That Time I Fixed a Blender Bug

(It’s been six months since I fixed the bug here; details will be slightly wrong if not outright hallucinated.)

On Linux, there’s this Compose key. When you press it, the next few keys aren’t actually typed, and instead append those characters into an IME (input method editor, but it’s mostly known by the acronym) key accumulator.

Guess what part Blender missed, if you were using Wayland? The part that I bolded in an obvious act of foreshadowing? (It’s my blog and only I get access to the precognition layer.) I ran into this problem, and it was ruining my preconception of Blender being this pristine monolith of perfection. I couldn’t even type characters like ¤ or ⋄ or — or ‽ anymore, at least not without going back (gasp!) and manually deleting keys that should have never made it into the text box.

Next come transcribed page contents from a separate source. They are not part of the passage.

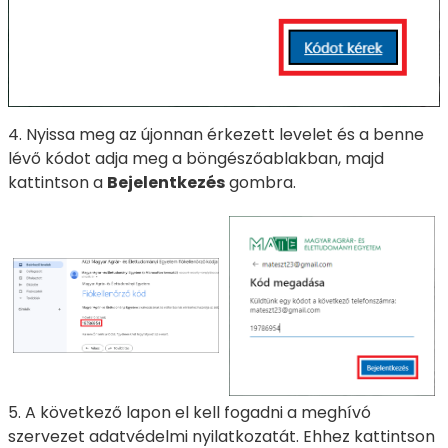
4. Nyissa meg az újonnan érkezett levelet és a benne
lévő kódot adja meg a böngészőablakban, majd
kattintson a
Bejelentkezés
gombra.
5. A következő lapon el kell fogadni a meghívó
szervezet adatvédelmi nyilatkozatát. Ehhez kattintson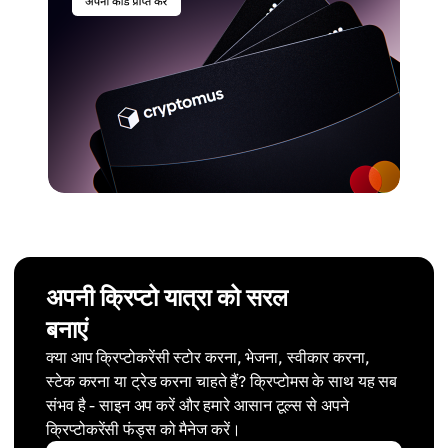
अपनी क्रिप्टो यात्रा को सरल
बनाएं
क्या आप क्रिप्टोकरेंसी स्टोर करना, भेजना, स्वीकार करना,
स्टेक करना या ट्रेड करना चाहते हैं? क्रिप्टोमस के साथ यह सब
संभव है - साइन अप करें और हमारे आसान टूल्स से अपने
क्रिप्टोकरेंसी फंड्स को मैनेज करें।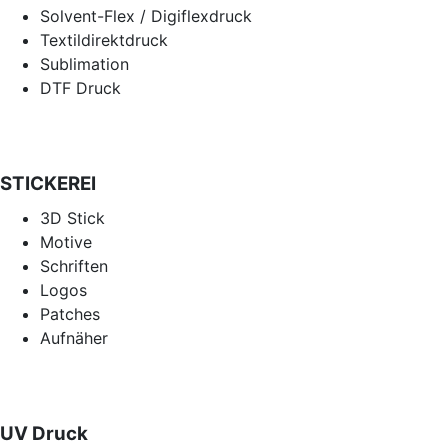
Solvent-Flex / Digiflexdruck
Textildirektdruck
Sublimation
DTF Druck
STICKEREI
3D Stick
Motive
Schriften
Logos
Patches
Aufnäher
UV Druck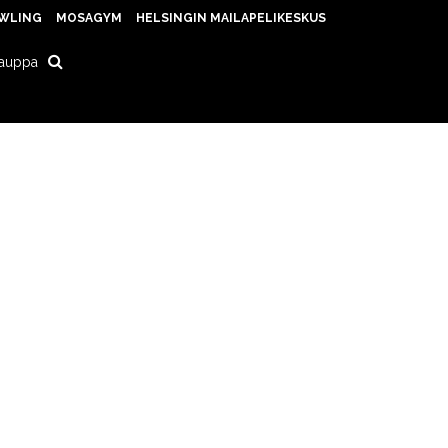
WLING
MOSAGYM
HELSINGIN MAILAPELIKESKUS
auppa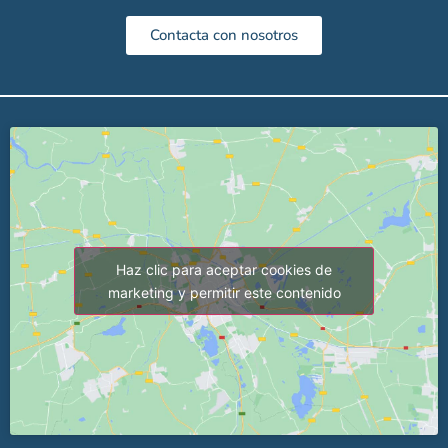
Contacta con nosotros
Haz clic para aceptar cookies de
marketing y permitir este contenido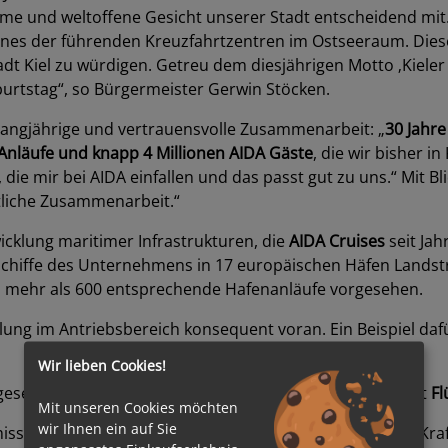
ime und weltoffene Gesicht unserer Stadt entscheidend mit
 eines der führenden Kreuzfahrtzentren im Ostseeraum. Diese
t Kiel zu würdigen. Getreu dem diesjährigen Motto ‚Kieler 
urtstag“, so Bürgermeister Gerwin Stöcken.
 langjährige und vertrauensvolle Zusammenarbeit: „
30 Jahre
Anläufe und knapp 4 Millionen AIDA Gäste
, die wir bisher i
die mir bei AIDA einfallen und das passt gut zu uns.“ Mit Bli
tliche Zusammenarbeit.“
icklung maritimer Infrastrukturen, die
AIDA Cruises
seit Ja
chiffe des Unternehmens in 17 europäischen Häfen Landst
s mehr als 600 entsprechende Hafenanläufe vorgesehen.
lung im Antriebsbereich konsequent voran. Ein Beispiel dafü
Wir lieben Cookies!
setzt: Es ist das erste Kreuzfahrtschiff weltweit, das mit
Fl
Mit unseren Cookies möchten
wir Ihnen ein auf Sie
missionen weiter zu senken und den Einsatz alternativer Kr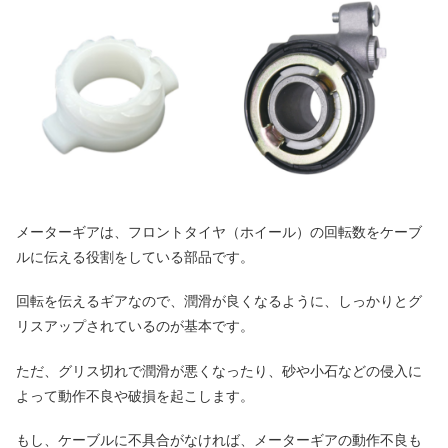
メーターギアは、フロントタイヤ（ホイール）の回転数をケーブ
ルに伝える役割をしている部品です。
回転を伝えるギアなので、潤滑が良くなるように、しっかりとグ
リスアップされているのが基本です。
ただ、グリス切れで潤滑が悪くなったり、砂や小石などの侵入に
よって動作不良や破損を起こします。
もし、ケーブルに不具合がなければ、メーターギアの動作不良も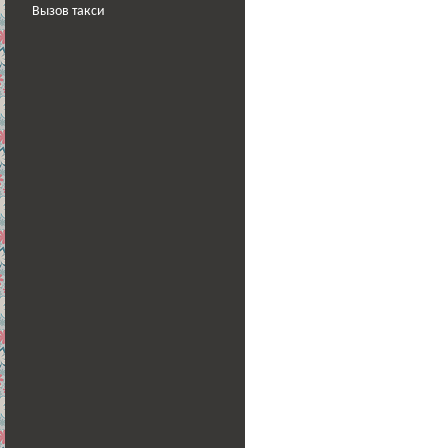
Вызов такси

Aside: This probably hadn’t come up before because the “Compose key on Wayland” is a niche within a niche. The same code path is also used for dead keys, which are something like: ` a → à; however, the ` key here is an entirely different keysym.

You can see the source code for compose-key handling here, and you may notice that composition is done by the application itself, and not by Wayland!

The logic here is something like this:

• When a key is typed, that’s a keysym. Blender receives a Wayland event for that keysym, and hands it over to the xkb compose statemachine (EDIT: note that contrary to the name, this function is actually a Blender function and not a libxkb function! foreshadowing!).

• The compose state machine, from the xkb (X keyboard, at a guess) library decides whether or not this keysym either:

  • Starts a new compose sequence,
  • continues this previous compose sequence,
  • accepts this compose sequence and returns a UTF-8 string,
  • or rejects this compose sequence.

• If the compose state machine doesn’t recognize a keysym, Blender then asks xkb what text should be typed for the specific keysym.

The bug here was that Blender’s wrapper around the xkb compose state machine only reported that the event was handled if xkb’s compose state machine accepted the compose sequence.

One two-line fix later, the <Compose> key worked again.

You may notice that I didn’t fix handling for the first character, or the character that causes a rejection, of the compose sequence. The first is easy: it doesn’t affect my case, where the <Compose> key press doesn’t have any UTF-8 text associated with it (and also I didn’t think of it at the time).

The second is a little tougher to justify. I pored through literature (typed <Compose> a ` into various text boxes that I found lying around) and couldn’t find consensus (the KDE application launcher didn’t consume the key; my browser’s searchbox did) so I decided to err towards adding less code. (In hindsight: noting this in the pull request would’ve been a great idea!) Campbell Barton chose to handle this case also, which (in hindsight again) was the better move.

Some of you may know that xkb_compose_state_get_utf8 doesn’t return the length of the truncated UTF-8 result, and instead returns how many bytes the replacement sequence takes up.

This means that any replacement sequence over five bytes long is an out-of-bounds write and (in my particular situation) a segmentation fault. This is admittedly an edge case; if you bind <Compose> a s d f to the first ninety characters of the bee movie script, the resulting potential security hole is kinda deserved.